I discovered that I am an ENTJ
after taking the test. As an ENTJ, I get energized by social interaction, and I
am creative and open-minded. I focus on objectivity and rationality and am
thorough and highly organized. ENTJ’s are known for following the rules, for getting
things done efficiently, and for valuing structure and order. ENTJ’s seek opportunities for leadership and responsibility,
and truly enjoy being in charge (“ENTJ Personality (“The
Commander”)”). ENTJ’s possible positive traits such as confidence and charisma
that make me a natural leader. My extroversion makes it easy for me to share
with others. High quality work and efficiency is incredibly valuable to me. On
the other hand, I can come across as dominant, domineering and blunt, which can
be a challenge when communicating with coworkers and acting as a leader.

While I can identify with an
ENTJ personality in some ways, I still found this MBTI result surprising. I
have taken Myer-Briggs tests before that revealed that I am an ISFJ. While I
possess social skills and enjoy spending time with people, I get exhausted by
social interaction. I believe that I am more observant and practical than
intuitive and imaginative. I am more sensitive and emotionally expressive than
objective and rational. Overall, I find this more plausible. As Philanthropy
Associate at the Cincinnati Symphony Orchestra, I plan and attend donor events
and parties. I enjoy organizing these events, which involves creating planning
documents and working with a variety of vendors, but I find it difficult to introduce
myself to donors and to start conversations with people at the events. I tend
to stay in the background.

Big Five Personality

The Big Five Personality Test
measures one’s personality based on five core traits, which are extraversion,
agreeableness, conscientiousness, neuroticism and openness. Extraversion, as
discussed earlier, measures a person’s sociability. I scored a 12 out of 40 on
extraversion, which indicates that I am introverted. Agreeableness measures attributes
such as trust, altruism and kindness. I scored in the middle on the agreeableness
spectrum with a 21 out of 40; scoring in the middle suggests that I am somewhat
interested in other people and their feelings. This score also suggests that I can
sometimes insult and belittle others, which I do not believe to be true. Conscientiousness
measures the extent to which one relies on structure and organization. I scored
a 16 out of 40 on the conscientiousness continuum, meaning that I somewhat dislike
structure and schedules. Being in the middle of the continuum also means that I
sometimes spend time preparing and paying attention to details. I think this
accurately represents me because while I have a set schedule, I can be flexible
and messy at times. Neuroticism measures emotional resilience and control. For
neuroticism, I scored a 22 out of 40. I do experience stress and worry about work
both in and out of the office. I scored a 22 out of 40 on openness to
experience, meaning that I am creative and like tackling new challenges, but
also dislike change and can sometimes resist new ideas. This seems accurate as
well; I do not myself as a creative person, but I am flexible and open to
change.

Emotional Intelligence Questionnaire

Emotional intelligence was
brought to a wide audience by Daniel Goleman, who found that effective leaders
are emotionally intelligent. The Emotional Intelligence Questionnaire measures these
qualities. Out of 50 possible points in each category, I scored a 44 in
self-awareness, a 26 in managing emotions, 33 in motivating oneself, 38 in
empathy and 35 in social skills. I believe that I am self-aware, empathetic and
motivated. I sometimes have difficulty managing my emotions. I often get
anxious at work over little things, and I let less-than-ideal situations stress
me out for extended periods of time. This makes me frazzled and frantic, which sometimes
hinders my ability to calmly and clearly communicate with others at work. This
also causes me to try to avoid unpleasantness by procrastinating on tasks.

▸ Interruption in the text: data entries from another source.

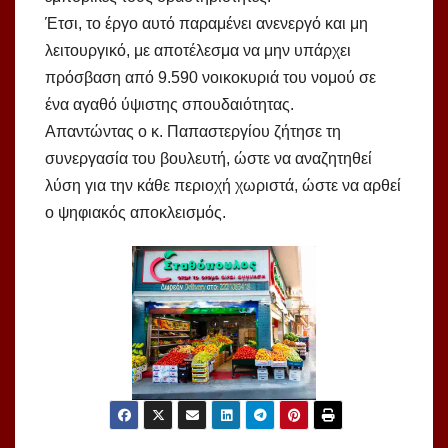
Έτσι, το έργο αυτό παραμένει ανενεργό και μη
λειτουργικό, με αποτέλεσμα να μην υπάρχει
πρόσβαση από 9.590 νοικοκυριά του νομού σε
ένα αγαθό ύψιστης σπουδαιότητας.
Απαντώντας ο κ. Παπαστεργίου ζήτησε τη
συνεργασία του βουλευτή, ώστε να αναζητηθεί
λύση για την κάθε περιοχή χωριστά, ώστε να αρθεί
ο ψηφιακός αποκλεισμός.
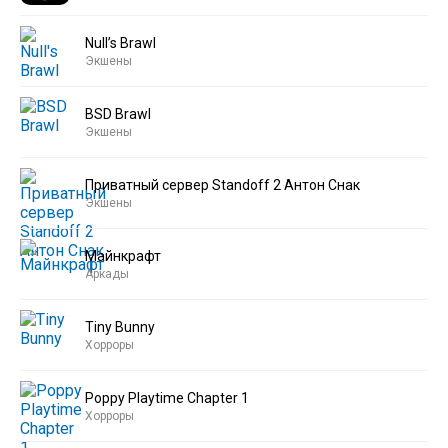
Null’s Brawl
Экшены
BSD Brawl
Экшены
Приватный сервер Standoff 2 Антон Снак
Экшены
Майнкрафт
Аркады
Tiny Bunny
Хорроры
Poppy Playtime Chapter 1
Хорроры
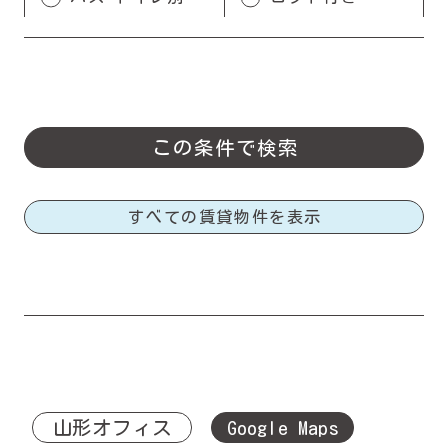
すべての賃貸物件を表示
山形オフィス
Google Maps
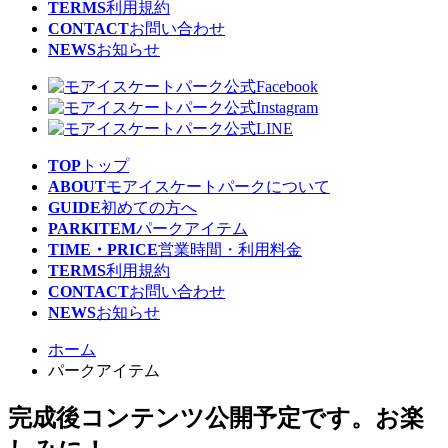
TERMS
利用規約
CONTACT
お問い合わせ
NEWS
お知らせ
TOP
トップ
ABOUT
モアイスケートパークについて
GUIDE
初めての方へ
PARKITEM
パークアイテム
TIME・PRICE
営業時間・利用料金
TERMS
利用規約
CONTACT
お問い合わせ
NEWS
お知らせ
ホーム
パークアイテム
完成後コンテンツ公開予定です。お楽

The Blake and Mouton Managerial Grid Leadership Self-Assessment
Questionnaire

The Blake and Mouton Test
measures leadership behavior. I scored a 6.2 on People and 5.6 on Task, which
means that I am a mix between Country Club Leader and Team Leader. A Country
Club Leader “uses predominantly reward power to maintain discipline and to
encourage the team to accomplish its goals. Conversely, they are almost
incapable of employing the more punitive coercive and legitimate powers” (The Vision Council). This type of leader is
accommodating and cares most about their team members’ needs and feelings. They
believe that if their team members are happy, they will work hard. This creates
an enjoyable environment, but sometimes productivity suffers because of a lack
of direction. In contrast, a Team Leader “leads by positive example and
endeavors to foster a team environment in which all team members can reach
their highest potential, both as team members and as people” (The Vision Council). This type of leader is
focused on both the organization’s and the team members’ needs. I see myself as
a Country Club Leader, which was especially evident when I worked as an Intern
Coordinator for a nonprofit organization and supervised ten interns. I was
mostly concerned that my team liked me, and I had difficulty being authoritative.

This meant that I was oftentimes lenient and work did not get done because I did
not provide direction for my team.

I hope to possess the qualities
that would make me a “Team Leader” based on the Blake and Mouton Managerial
Grid. I hope to become a kind and empathetic leader, who inspires and leads by example.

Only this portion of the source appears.